Calculating acceleration constant for linear actuator

[Apothus]

I am trying to model the maximum performance of a linear actuator assembly and create a flexible excel tool for calculating other systems in the future.

The actuators are simple ball screws driven through a gearbox by a motor, typically BLDC so the torque is relatively constant over most of the range. We often run into a situation where people want to drive the actuator in a cyclical manner with a desired frequency and displacement, so the actuator rarely moves out of the acceleration region to a stable velocity. As such we need to calculate an acceleration constant that we can recalculate with different loads, screw pitches and gearbox ratios.

So far I have been able to build an equation that looks at the total torque acting on the actuator that incorporates the inertia of the screw as well, (these can be up to two meters so not insignificant). However I am at a loss on how to compare that with the motors specifications and derive an acceleration for the assembly. Can someone point me in the right direction?

 

[Nidum]

Methods of designing linear actuators and their systems are well established and well documented .

Do some research on :

Control theory and motion control systems .
Design of CNC machine tool slideway drives and robotics .

There are many websites dealing with control and drive systems - both professional level and relating to DIY builds of CNC and robotic devices. Some of the latter might be more useful to you initially .

Just to start you off :

A simple system just trying to match motor torque to load demand all the time will never be stable unless you are very very lucky .

Start in a different place :

Establish the range of accelerations , steady state velocities and loads needed for your application . Refer these quantities back into rotational values at the motor shaft . Loads includes inertial loads , frictional loads and any load coming back from something you are driving against - eg cutting loads on a machine tool .

Establish the type of position control to be used - open loop or closed loop . Basically with positional feed back or without .

Many variants possible . Two simplest are stepper motors driven open loop and servo motors driven closed loop .

Choose motor type and characteristic to suit application . Manufacturers data is usually very comprehensive and includes detailed application notes .

Get back to me if you have specific questions .

 

[Apothus]

A lot of this work is based on existing actuators we have at work. They are a bit of a mix but we are shifting everything towards BLDC motors with a closed loop control system. The idea behind this work is to actually design our actuators and control systems with a higher level of design than we currently uses.
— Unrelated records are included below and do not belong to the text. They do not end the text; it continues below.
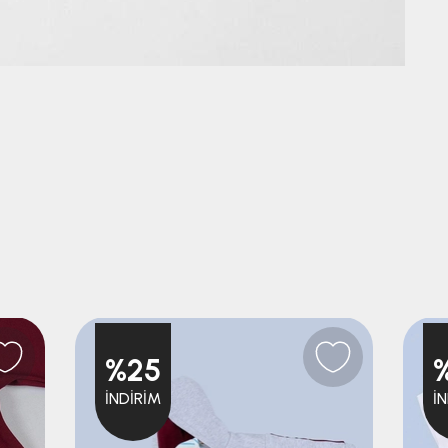
%25
İNDIRIM
İ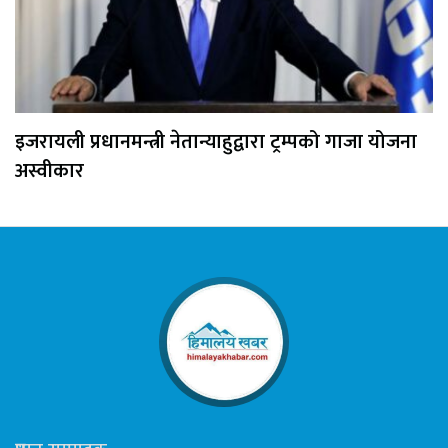
इजरायली प्रधानमन्त्री नेतान्याहुद्वारा ट्रम्पको गाजा योजना
अस्वीकार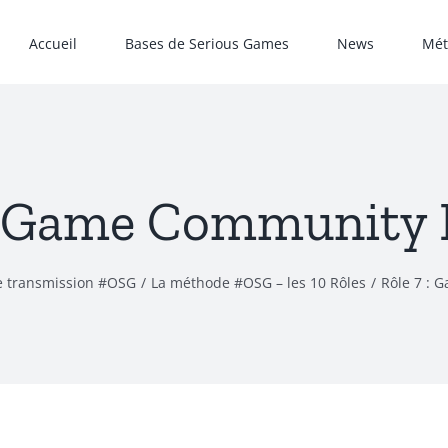
Accueil
Bases de Serious Games
News
Mét
 : Game Community 
e transmission #OSG
La méthode #OSG – les 10 Rôles
Rôle 7 : 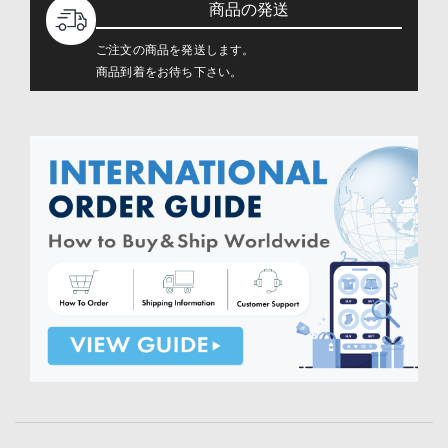
商品の発送
ご注文の商品を発送します。
商品到着をお待ち下さい。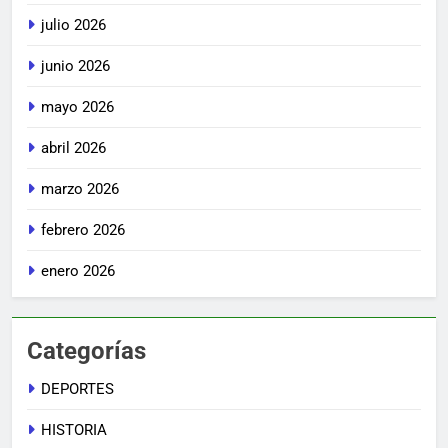
julio 2026
junio 2026
mayo 2026
abril 2026
marzo 2026
febrero 2026
enero 2026
Categorías
DEPORTES
HISTORIA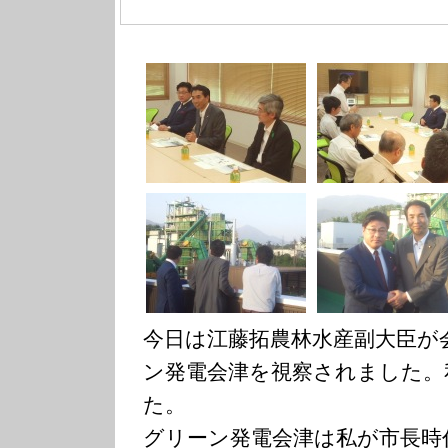
今日は江藤拓農林水産副大臣が
ン発電会津を視察されました。
た。
グリーン発電会津は私が市長時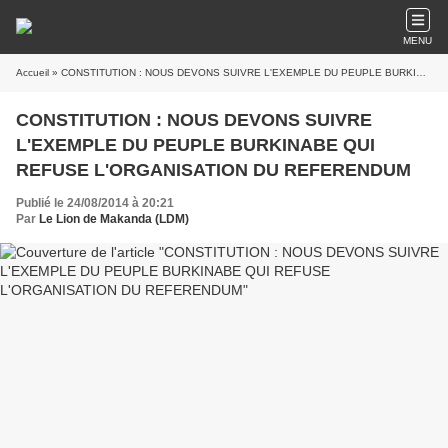
MENU
Accueil
» CONSTITUTION : NOUS DEVONS SUIVRE L'EXEMPLE DU PEUPLE BURKINABE QUI REFUSE L'ORGANISATION DU REFERENDUM
CONSTITUTION : NOUS DEVONS SUIVRE
L'EXEMPLE DU PEUPLE BURKINABE QUI
REFUSE L'ORGANISATION DU REFERENDUM
Publié le 24/08/2014 à 20:21
Par
Le Lion de Makanda (LDM)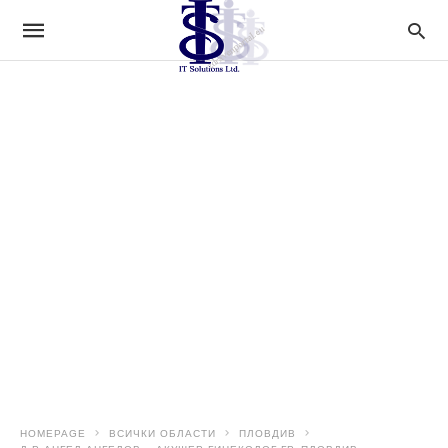
HOMEPAGE
ВСИЧКИ ОБЛАСТИ
ПЛОВДИВ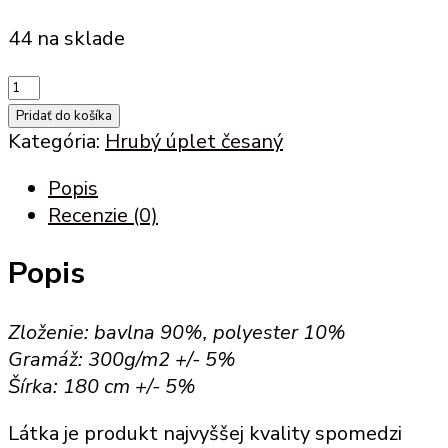
44 na sklade
množstvo
hrubý
Pridať do košíka
úplet
Kategória:
Hrubý úplet česaný
s
Popis
polyesterom
Recenzie (0)
(D
300)
Popis
-
česaný
tmavo
Zloženie: bavlna 90%, polyester 10%
zelený
Gramáž: 300g/m2 +/- 5%
(KL
Šírka: 180 cm +/- 5%
29)
Látka je produkt najvyššej kvality spomedzi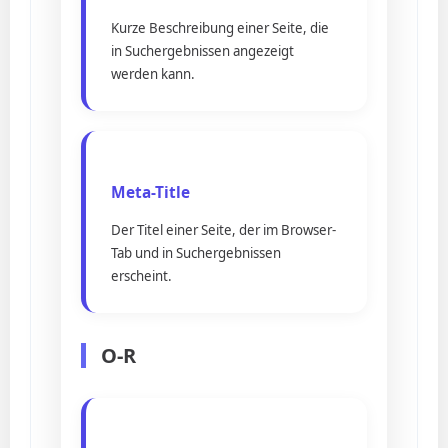
Kurze Beschreibung einer Seite, die
in Suchergebnissen angezeigt
werden kann.
Meta-Title
Der Titel einer Seite, der im Browser-
Tab und in Suchergebnissen
erscheint.
O-R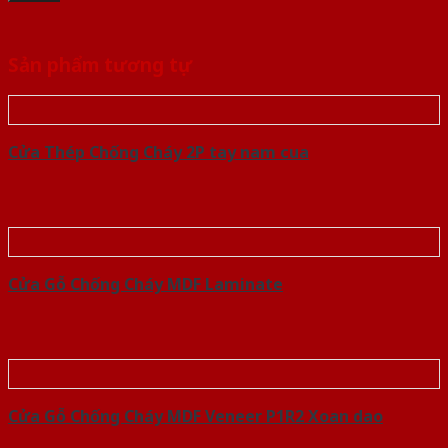
Sản phẩm tương tự
Cửa Thép Chống Cháy 2P tay nam cua
Cửa Gỗ Chống Cháy MDF Laminate
Cửa Gỗ Chống Cháy MDF Veneer P1R2 Xoan dao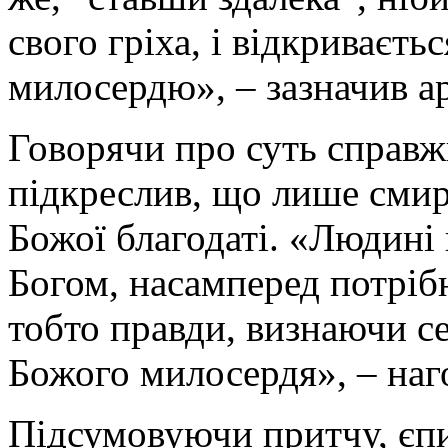
свого гріха, і відкриваєть
милосердю», – зазначив а
Говорячи про суть справж
підкреслив, що лише смир
Божої благодаті. «Людині
Богом, насамперед потріб
тобто правди, визнаючи с
Божого милосердя», – наг
Підсумовуючи притчу, єпи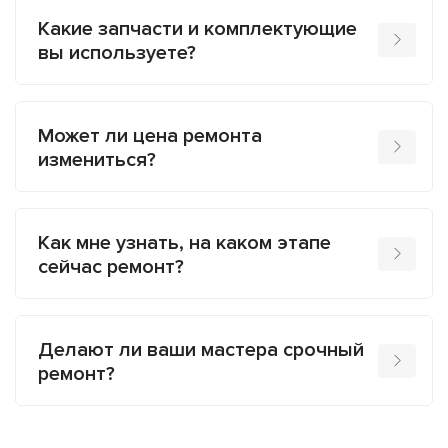
Какие запчасти и комплектующие
вы используете?
Может ли цена ремонта
измениться?
Как мне узнать, на каком этапе
сейчас ремонт?
Делают ли ваши мастера срочный
ремонт?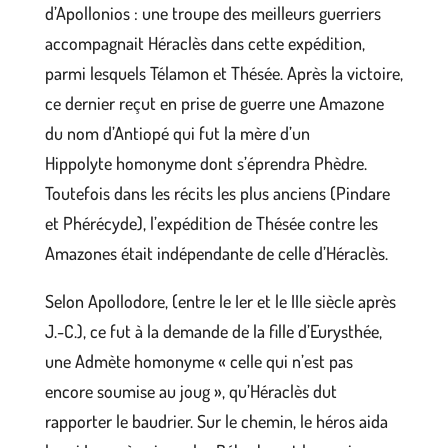
d’Apollonios : une troupe des meilleurs guerriers
accompagnait Héraclès dans cette expédition,
parmi lesquels Télamon et Thésée. Après la victoire,
ce dernier reçut en prise de guerre une Amazone
du nom d’Antiopé qui fut la mère d’un
Hippolyte homonyme dont s’éprendra Phèdre.
Toutefois dans les récits les plus anciens (Pindare
et Phérécyde), l’expédition de Thésée contre les
Amazones était indépendante de celle d’Héraclès.
Selon Apollodore, (entre le Ier et le IIIe siècle après
J.-C.), ce fut à la demande de la fille d’Eurysthée,
une Admète homonyme « celle qui n’est pas
encore soumise au joug », qu’Héraclès dut
rapporter le baudrier. Sur le chemin, le héros aida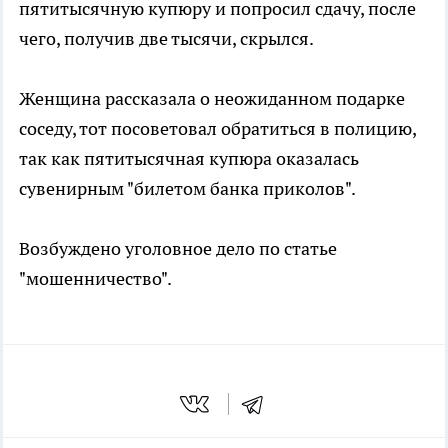
пятитысячную купюру и попросил сдачу, после
чего, получив две тысячи, скрылся.
Женщина рассказала о неожиданном подарке
соседу, тот посоветовал обратиться в полицию,
так как пятитысячная купюра оказалась
сувенирным "билетом банка приколов".
Возбуждено уголовное дело по статье
"мошенничество".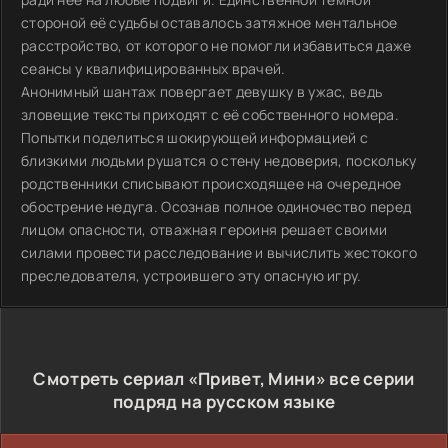
стороной её судьбы оставалось затяжное ментальное
расстройство, от которого не помогли избавиться даже
сеансы у квалифицированных врачей.
Анонимный шантаж повергает девушку в ужас, ведь
зловещие тексты приходят с её собственного номера.
Попытки поделиться шокирующей информацией с
близкими людьми рушатся о стену недоверия, поскольку
родственники списывают происходящее на очередное
обострение недуга. Осознав полное одиночество перед
лицом опасности, отважная героиня решает своими
силами провести расследование и вычислить жестокого
преследователя, устроившего эту опасную игру.
Смотреть сериал «Привет, Мини» все серии
подряд на русском языке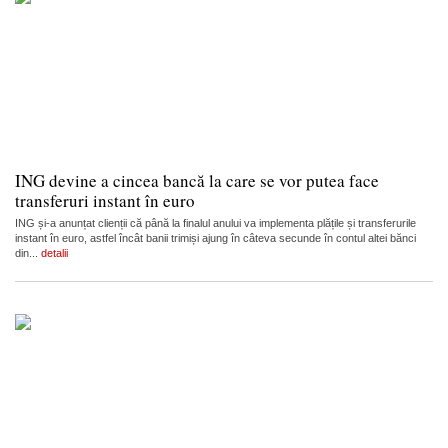
ING devine a cincea bancă la care se vor putea face
transferuri instant în euro
ING și-a anunțat clienții că până la finalul anului va implementa plățile și transferurile
instant în euro, astfel încât banii trimiși ajung în câteva secunde în contul altei bănci
din...
detalii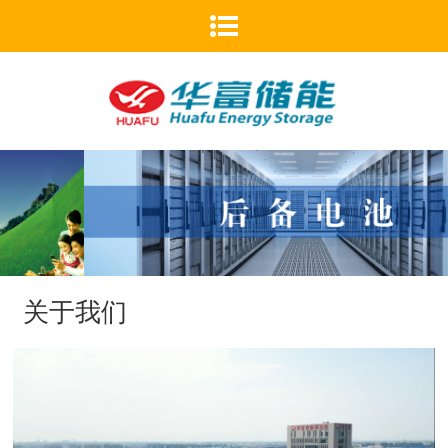

首页
关于我们
华富新闻
产品中心
人力资源
研发创新
关于我们
企业荣誉
联系我们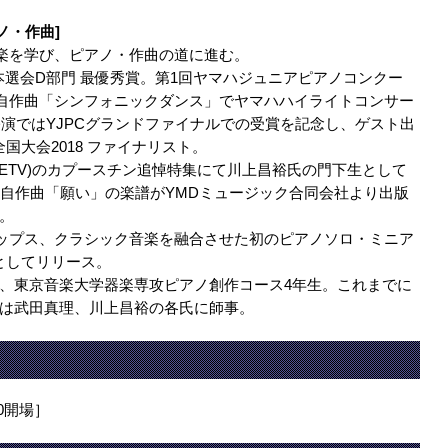
アノ・作曲]
音楽を学び、ピアノ・作曲の道に進む。
河本選会D部門 最優秀賞。第1回ヤマハジュニアピアノコンクー
位。自作曲「シンフォニックダンス」でヤマハハイライトコンサー
公演ではYJPCグランドファイナルでの受賞を記念し、ゲスト出
全国大会2018 ファイナリスト。
HK ETV)のカプースチン追悼特集にて川上昌裕氏の門下生として
に自作曲「願い」の楽譜がYMDミュージック合同会社より出版
。
やポップス、クラシック音楽を融合させた初のピアノソロ・ミニア
主制作としてリリース。
、東京音楽大学器楽専攻ピアノ創作コース4年生。これまでに
は武田真理、川上昌裕の各氏に師事。
00開場］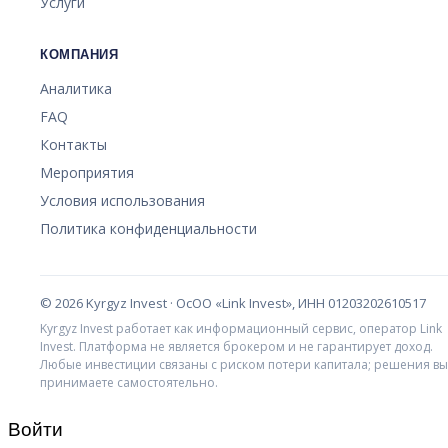
Услуги
КОМПАНИЯ
Аналитика
FAQ
Контакты
Мероприятия
Условия использования
Политика конфиденциальности
©
2026
Kyrgyz Invest · ОсОО «Link Invest», ИНН 01203202610517
Kyrgyz Invest работает как информационный сервис, оператор Link
Invest. Платформа не является брокером и не гарантирует доход.
Любые инвестиции связаны с риском потери капитала; решения вы
принимаете самостоятельно.
Войти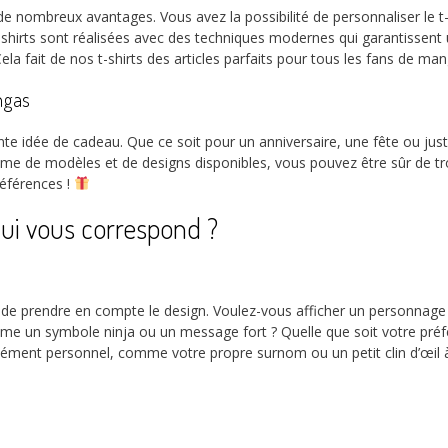
 de nombreux avantages. Vous avez la possibilité de personnaliser le t-
-shirts sont réalisées avec des techniques modernes qui garantissent 
la fait de nos t-shirts des articles parfaits pour tous les fans de mang
ngas
 idée de cadeau. Que ce soit pour un anniversaire, une fête ou juste p
mme de modèles et de designs disponibles, vous pouvez être sûr de trou
préférences !
qui vous correspond ?
tiel de prendre en compte le design. Voulez-vous afficher un person
omme un symbole ninja ou un message fort ? Quelle que soit votre pré
lément personnel, comme votre propre surnom ou un petit clin d’œil à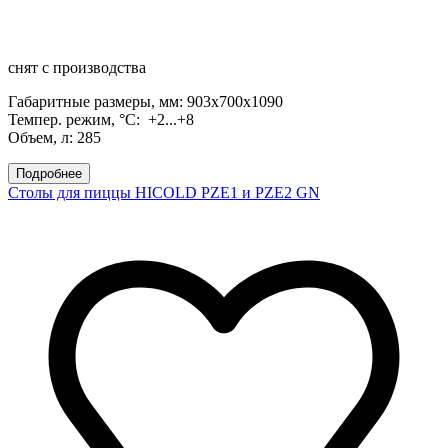
снят с производства
Габаритные размеры, мм: 903х700х1090
Темпер. режим, °C: +2...+8
Объем, л: 285
Подробнее
Столы для пиццы HICOLD PZE1 и PZE2 GN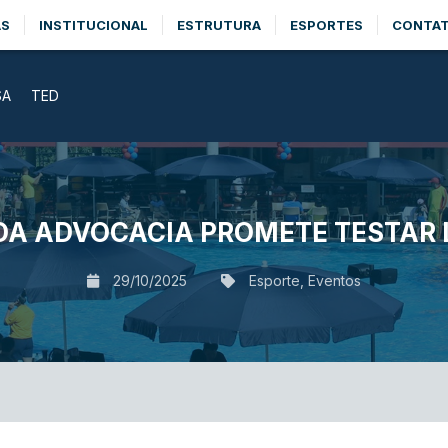
AS
INSTITUCIONAL
ESTRUTURA
ESPORTES
CONTA
SA
TED
DA ADVOCACIA PROMETE TESTAR 
29/10/2025
Esporte
,
Eventos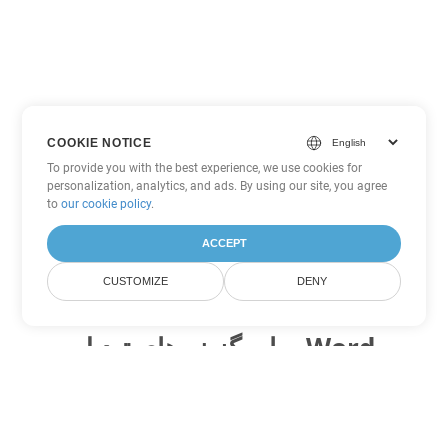
COOKIE NOTICE
To provide you with the best experience, we use cookies for
personalization, analytics, and ads. By using our site, you agree
to
our cookie policy
.
ACCEPT
CUSTOMIZE
DENY
سایر گزینه های تبدیل Word
MHTML را به DOC تبدیل کنید
DOC:
Microsoft Word Binary Format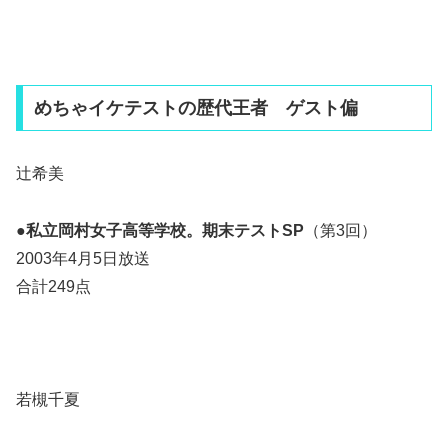
めちゃイケテストの歴代王者 ゲスト偏
辻希美
●
私立岡村女子高等学校。期末テストSP
（第3回）
2003年4月5日放送
合計249点
若槻千夏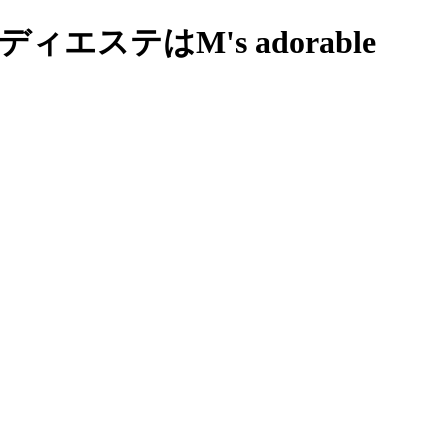
ステはM's adorable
In this way we want to be able to look at a motion profile we want to use and know ahead of time that our actuator should be able to achieve it.

I had not thought of looking at CNC machines, that makes a lot of sense, thank you. Not to mention coming from the other angle as well, although it would help us refine the models of our older actuators.

 

[Apothus]

I have made some progress on these calculations. My expectation is to calculate the inertia of the load and with the rated torque of the motor determine my acceleration

T=Iα

Load inertia comes from a ball screw I_s driving a carriage I_c with a mass m_c and driving a constant downwards force. Not knowing how to incorporate the force I have converted it into a mass m_L

I_s= m_screw*r_screw/2 = 19.5*0.02/2 = 3.896⋅10^-3 Kg⋅m²
I_c= (m_c+m_L)(^P/_2π)²*10^-6 = 30(10/6.28)*10^-6=7.6⋅10^-5 Kg⋅m²

This is based on information from here http://www.intechchennai.com/appServoMotor.php

With the 15:1 reduction gearbox I expect a reflected inertia on the motor = ratio²I_load+I_G/box = (0.0666)²(3.896⋅10^-3+7.6⋅10^-5) + 6.7*10^-5 = 8.465 * 10^-5

Therefore with T=Iα substituting the rated torque of my motor and the reflected inertia i have an angular acceleration of 60601 rad⋅s_-2
extrapolating this back out as a linear acceleration for my payload = ϖ/(2π)*ratio*pitch = 6.4ms^-2

However this does not seem to be right. Using the Copper Hill VisualSizer pro software, I am seeing an acceleration of 300mms^-2 for the same load, inertia and gerbox setup. This makes me thing something in my angular velocity equation is missing something or failing to take something in as a factor. Can anyone help me clean up these calculations?